Aim of the exercise> Where a picture appears in the data below, exclude it; restate everything else word for word.
☆ ☆ ☆ ☆ ☆
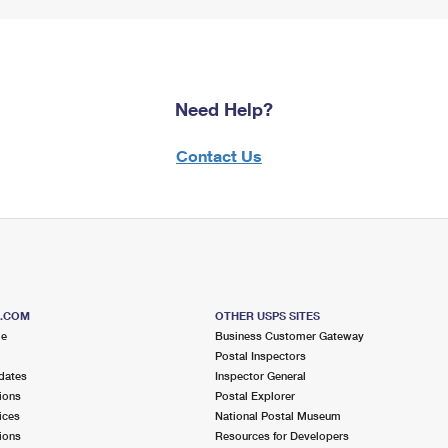
Need Help?
Contact Us
S.COM
OTHER USPS SITES
me
Business Customer Gateway
Postal Inspectors
dates
Inspector General
ions
Postal Explorer
ices
National Postal Museum
ions
Resources for Developers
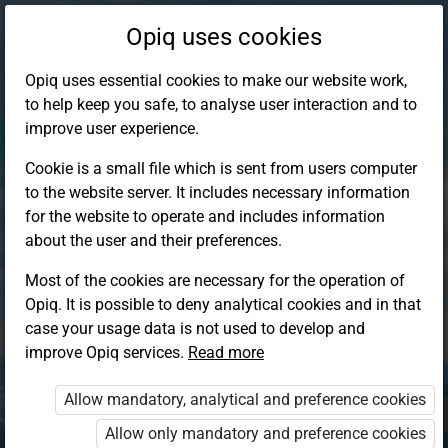
Opiq uses cookies
Opiq uses essential cookies to make our website work,
to help keep you safe, to analyse user interaction and to
improve user experience.
Cookie is a small file which is sent from users computer
to the website server. It includes necessary information
for the website to operate and includes information
about the user and their preferences.
Most of the cookies are necessary for the operation of
Opiq. It is possible to deny analytical cookies and in that
Log in to Opiq
case your usage data is not used to develop and
improve Opiq services.
Choose your authentication method
Read more
Allow mandatory, analytical and preference cookies
Opiq
EduVOD
Allow only mandatory and preference cookies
☆ ☆ ☆ ☆ ☆
Answer section>
Need Help?
Contact Us
S.COM
OTHER USPS SITES
me
Business Customer Gateway
Postal Inspectors
dates
Inspector General
ions
Postal Explorer
ices
National Postal Museum
ions
Resources for Developers
Opiq uses cookies
Opiq uses essential cookies to make our website work,
to help keep you safe, to analyse user interaction and to
improve user experience.
Cookie is a small file which is sent from users computer
to the website server. It includes necessary information
for the website to operate and includes information
about the user and their preferences.
Most of the cookies are necessary for the operation of
Opiq. It is possible to deny analytical cookies and in that
Log in to Opiq
case your usage data is not used to develop and
improve Opiq services.
Choose your authentication method
Read more
Allow mandatory, analytical and preference cookies
Opiq
EduVOD
Allow only mandatory and preference cookies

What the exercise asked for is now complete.